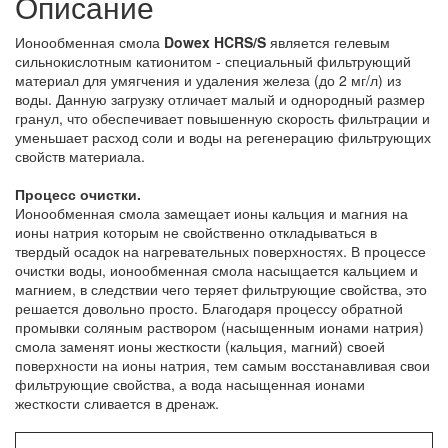
Описание
Ионообменная смола
Dowex HCRS/S
является гелевым
сильнокислотным катионитом - специальный фильтрующий
материал для умягчения и удаления железа (до 2 мг/л) из
воды. Данную загрузку отличает малый и однородный размер
гранул, что обеспечивает повышенную скорость фильтрации и
уменьшает расход соли и воды на регенерацию фильтрующих
свойств материала.
Процесс очистки.
Ионообменная смола замещает ионы кальция и магния на
ионы натрия которым не свойственно откладываться в
твердый осадок на нагревательных поверхностях. В процессе
очистки воды, ионообменная смола насыщается кальцием и
магнием, в следствии чего теряет фильтрующие свойства, это
решается довольно просто. Благодаря процессу обратной
промывки соляным раствором (насыщенным ионами натрия)
смола заменят ионы жесткости (кальция, магний) своей
поверхности на ионы натрия, тем самым восстанавливая свои
фильтрующие свойства, а вода насыщенная ионами
жесткости сливается в дренаж.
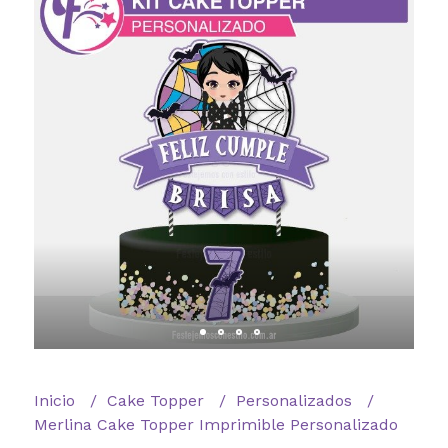
Inicio
Cake Topper
Personalizados
Merlina Cake Topper Imprimible Personalizado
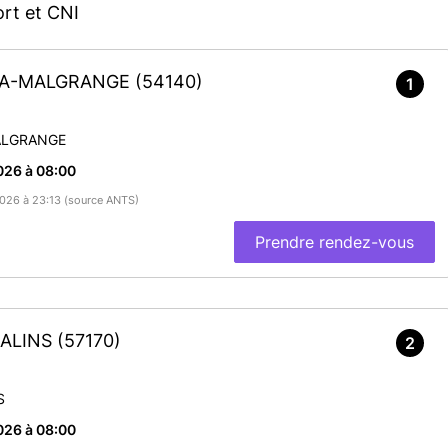
rt et CNI
E-LA-MALGRANGE
(54140)
1
ALGRANGE
026 à 08:00
/2026 à 23:13 (source ANTS)
Prendre rendez-vous
SALINS
(57170)
2
S
026 à 08:00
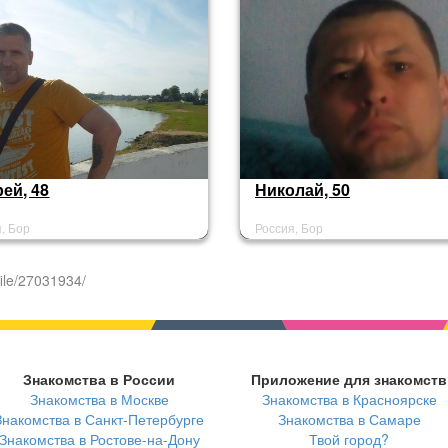
ей, 48
Николай, 50
, Бор
Россия, Бор
ile/27031934/
Знакомства в России
Приложение для знакомств
Знакомства в Москве
Знакомства в Красноярске
Знакомства в Санкт-Петербурге
Знакомства в Самаре
Знакомства в Ростове-на-Дону
Твой город?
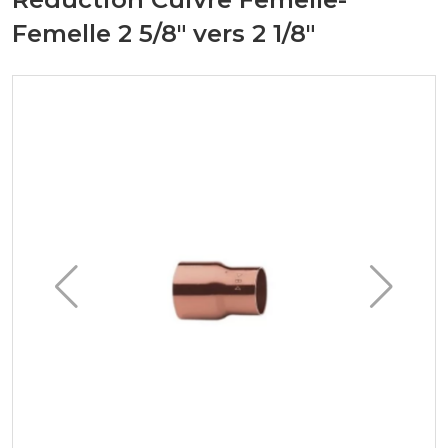
Femelle 2 5/8" vers 2 1/8"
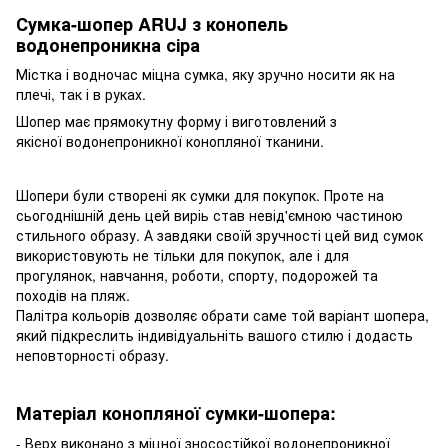
Сумка-шопер ARUJ з конопель
водонепроникна сіра
Містка і водночас міцна сумка, яку зручно носити як на
плечі, так і в руках.
Шопер має прямокутну форму і виготовлений з
якісної водонепроникної конопляної тканини.
Шопери були створені як сумки для покупок. Проте на
сьогоднішній день цей виріь став невід'ємною частиною
стильного образу. А завдяки своїй зручності цей вид сумок
використовують не тільки для покупок, але і для
прогулянок, навчання, роботи, спорту, подорожей та
походів на пляж.
Палітра кольорів дозволяє обрати саме той варіант шопера,
який підкреслить індивідуальніть вашого стилю і додасть
неповторності образу.
Матеріал конопляної сумки-шопера:
- Верх виконано з міцної зносостійкої водонепроникної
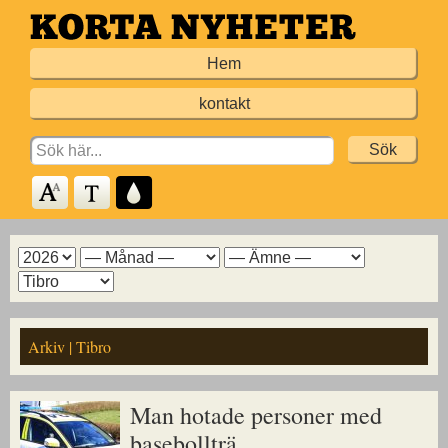
Hoppa
till
Hem
huvudinnehållet
kontakt
Search
for:
Arkiv
Arkiv
Arkiv
Arkiv
för
för
för
för
år
månad
ämne
kommun
Arkiv | Tibro
Man hotade personer med
basebollträ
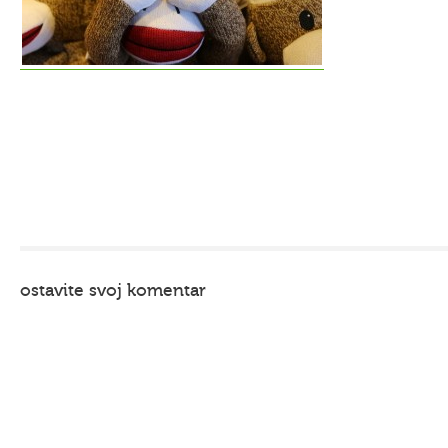
ostavite svoj komentar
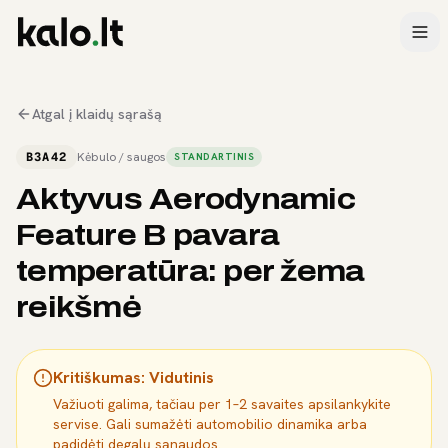
Atgal į klaidų sąrašą
B3A42
Kėbulo / saugos
STANDARTINIS
Aktyvus Aerodynamic
Feature B pavara
temperatūra: per žema
reikšmė
Kritiškumas:
Vidutinis
Važiuoti galima, tačiau per 1–2 savaites apsilankykite
servise. Gali sumažėti automobilio dinamika arba
padidėti degalų sąnaudos.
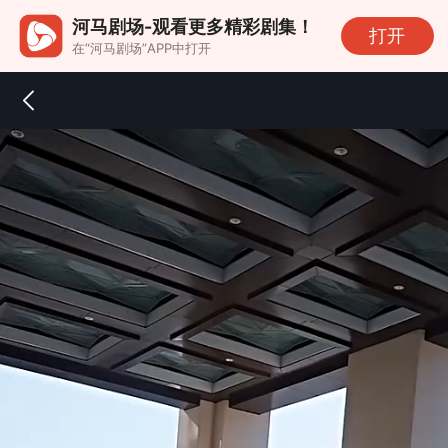
河马剧场-观看更多精彩剧集！
打开
在“河马剧场”APP中打开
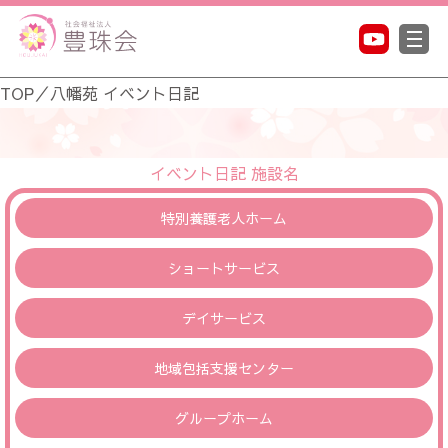
TOP
／
八幡苑 イベント日記
イベント日記 施設名
特別養護老人ホーム
ショートサービス
デイサービス
地域包括支援センター
グループホーム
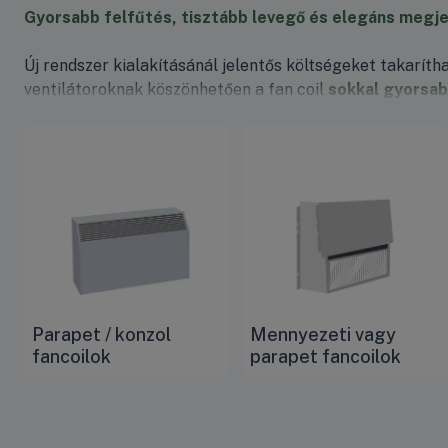
Gyorsabb felfűtés, tisztább levegő és elegáns megje
Új rendszer kialakításánál jelentős költségeket takarít
ventilátoroknak köszönhetően a fan coil
sokkal gyorsab
mosható légszűrő pedig folyamatosan tisztítja az átára
Parapet / konzol
Mennyezeti vagy
fancoilok
parapet fancoilok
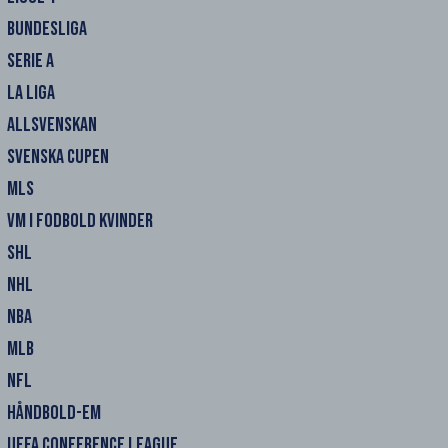
BUNDESLIGA
SERIE A
LA LIGA
ALLSVENSKAN
SVENSKA CUPEN
MLS
VM I FODBOLD KVINDER
SHL
NHL
NBA
MLB
NFL
HÅNDBOLD-EM
UEFA CONFERENCE LEAGUE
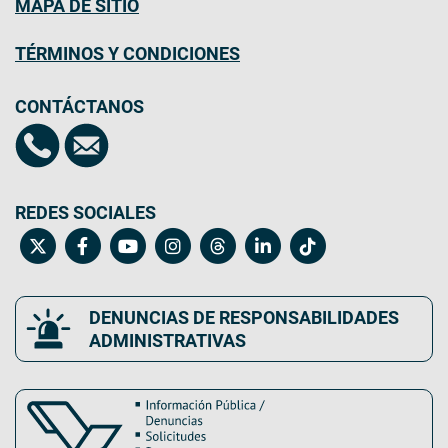
MAPA DE SITIO
TÉRMINOS Y CONDICIONES
CONTÁCTANOS
REDES SOCIALES
DENUNCIAS DE RESPONSABILIDADES
ADMINISTRATIVAS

• **Task**:
Wherever the word "конопляної" occurs in a line of the listing, copy that line.

• **Result of the exercise**:
якісної водонепроникної конопляної тканини.
Матеріал конопляної сумки-шопера:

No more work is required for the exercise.